A particle with a mass of 0.500 kg is attatched to a spring with a force constant of 50.0 N/m. At time t = 0 the particle has its maximum speed of 20.0 m/s and is moving to the left. (Use t as necessary.)
(a) Determine the particle's equation of motion, specifying its position as a function of t, time.
(b) Where in the motion is the potential energy three times the kinetic energy?
(c) Find the length of a simple pendulum with the same period.
(d) Find the minimum time interval required for the particle to move from x = 0 to x = 1.00 m.

The Attempt at a Solution

I only need help with the first part for now, but here is what I tried.

$$\omega = \sqrt{\frac{k}{m}}$$
$$\omega = 10$$

$$v_{max} = A\omega$$
$$A = 2$$
So my equation of motion looked like this.
$$x(t) = 2cos(10t)$$

but that was wrong and I am not entirely sure why

 

[Doc Al]

You are off by a phase factor.
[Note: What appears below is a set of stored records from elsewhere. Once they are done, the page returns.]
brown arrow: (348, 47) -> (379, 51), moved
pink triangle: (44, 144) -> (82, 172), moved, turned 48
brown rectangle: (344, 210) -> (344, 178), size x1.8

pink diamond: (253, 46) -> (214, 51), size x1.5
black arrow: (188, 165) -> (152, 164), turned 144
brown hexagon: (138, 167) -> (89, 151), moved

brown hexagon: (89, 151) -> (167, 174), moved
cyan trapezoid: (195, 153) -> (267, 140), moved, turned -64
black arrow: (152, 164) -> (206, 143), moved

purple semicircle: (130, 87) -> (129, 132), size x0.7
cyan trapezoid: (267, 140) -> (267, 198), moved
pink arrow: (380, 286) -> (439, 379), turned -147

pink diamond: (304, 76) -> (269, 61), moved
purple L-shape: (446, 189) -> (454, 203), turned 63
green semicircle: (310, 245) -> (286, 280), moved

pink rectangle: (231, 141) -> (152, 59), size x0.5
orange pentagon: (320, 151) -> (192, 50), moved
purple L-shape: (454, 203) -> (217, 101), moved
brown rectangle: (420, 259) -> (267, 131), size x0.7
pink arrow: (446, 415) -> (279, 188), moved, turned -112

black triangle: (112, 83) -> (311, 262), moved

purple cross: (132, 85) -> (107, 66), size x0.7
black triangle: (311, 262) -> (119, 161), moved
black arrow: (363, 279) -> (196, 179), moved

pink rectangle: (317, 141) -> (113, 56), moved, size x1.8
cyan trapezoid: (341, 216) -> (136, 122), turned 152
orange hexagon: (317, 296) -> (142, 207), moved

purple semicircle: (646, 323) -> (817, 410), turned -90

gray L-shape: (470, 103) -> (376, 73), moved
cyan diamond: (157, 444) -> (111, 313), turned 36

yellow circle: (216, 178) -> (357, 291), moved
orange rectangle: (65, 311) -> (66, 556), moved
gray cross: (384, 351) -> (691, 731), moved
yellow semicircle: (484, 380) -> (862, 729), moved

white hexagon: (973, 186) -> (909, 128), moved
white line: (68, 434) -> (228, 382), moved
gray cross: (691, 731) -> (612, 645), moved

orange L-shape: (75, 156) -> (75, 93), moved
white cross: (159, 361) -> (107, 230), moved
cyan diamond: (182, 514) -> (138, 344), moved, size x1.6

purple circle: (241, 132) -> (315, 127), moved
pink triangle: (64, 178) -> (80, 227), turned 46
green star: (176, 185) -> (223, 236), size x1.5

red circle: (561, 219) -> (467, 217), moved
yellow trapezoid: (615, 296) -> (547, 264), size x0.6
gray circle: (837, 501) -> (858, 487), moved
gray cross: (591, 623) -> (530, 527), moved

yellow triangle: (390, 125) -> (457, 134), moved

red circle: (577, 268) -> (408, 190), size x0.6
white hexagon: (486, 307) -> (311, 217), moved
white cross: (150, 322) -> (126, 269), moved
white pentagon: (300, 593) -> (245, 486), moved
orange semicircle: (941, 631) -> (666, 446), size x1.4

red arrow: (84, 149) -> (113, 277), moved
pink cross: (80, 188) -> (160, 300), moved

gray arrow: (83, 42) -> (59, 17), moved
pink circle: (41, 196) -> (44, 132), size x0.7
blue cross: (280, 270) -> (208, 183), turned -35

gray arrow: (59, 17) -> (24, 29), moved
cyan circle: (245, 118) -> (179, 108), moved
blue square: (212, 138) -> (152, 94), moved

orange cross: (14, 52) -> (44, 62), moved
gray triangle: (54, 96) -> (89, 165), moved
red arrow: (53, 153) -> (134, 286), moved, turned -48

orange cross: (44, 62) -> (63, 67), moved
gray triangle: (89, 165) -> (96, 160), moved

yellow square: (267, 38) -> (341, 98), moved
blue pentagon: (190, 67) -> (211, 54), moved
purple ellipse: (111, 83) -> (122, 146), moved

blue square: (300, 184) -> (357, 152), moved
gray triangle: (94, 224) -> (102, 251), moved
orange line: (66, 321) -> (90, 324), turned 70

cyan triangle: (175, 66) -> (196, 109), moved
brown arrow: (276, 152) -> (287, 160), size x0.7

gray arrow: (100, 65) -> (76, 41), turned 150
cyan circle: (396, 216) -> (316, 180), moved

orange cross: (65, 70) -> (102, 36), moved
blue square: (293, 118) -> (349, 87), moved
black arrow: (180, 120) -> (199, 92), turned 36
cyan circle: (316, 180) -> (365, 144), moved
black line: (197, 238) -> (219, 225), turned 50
Note that at t = 0 the particle is at max speed--so what's its position with respect to equilibrium?

 

[Sheneron]

It's position, with respect to equilibrium, would be 0, which means the phase factor needs to be pi?

 

[Doc Al]

It's position, with respect to equilibrium, would be 0,

Right.

which means the phase factor needs to be pi?

Write the general expression and see if that works.

 

[Sheneron]

Ok that worked and I am on part D) now.

x(t)= 2sin(10t + pi)

I set x to 1 and solved for t but that didn't work. Can you not do that?

 

[Doc Al]

That should work fine. What did you get? (Remember that you're working in radians.)

 

[Sheneron]

$$\frac{sin^{-1}(.5)-\pi}{10}$$


that gives me a negative .261

perhaps I am not doing my algebra right?

 

[Doc Al]

Two things you need to do:
(1) Choose a value of $sin^{-1}(.5)$ that gives you a positive time.
(2) Figure out the times when x = 0. (t = 0 is one such time, but it's not the one you want. At t = 0 the particle is moving left; you want the time when it's moving right.)

 

[Sheneron]

but my time = all that stuff, and sin of .5 - pi always comes out a negative number..

 

[Doc Al]

but my time = all that stuff, and sin of .5 - pi always comes out a negative number..

Realize that there's more than one angle that satisfies $\sin\theta = .5$.

 

[Sheneron]

For arcsin of 0.5 I get a value of 0.52359, so you are saying there is another value in addition to this?

 

[Sheneron]

Can anyone that is still awake help me solve part D?

 

[Doc Al]

For arcsin of 0.5 I get a value of 0.52359, so you are saying there is another value in addition to this?

I think you've figured it out by now, but sure:
$$\sin\theta = \sin(\theta + 2\pi)$$

That's just one example (but it's the one you need). Look at a graph of a sine function and see all the places where it equals .5.

 

[Sheneron]

I figured it out, but I still didn't understand it, so I am glad you posted again.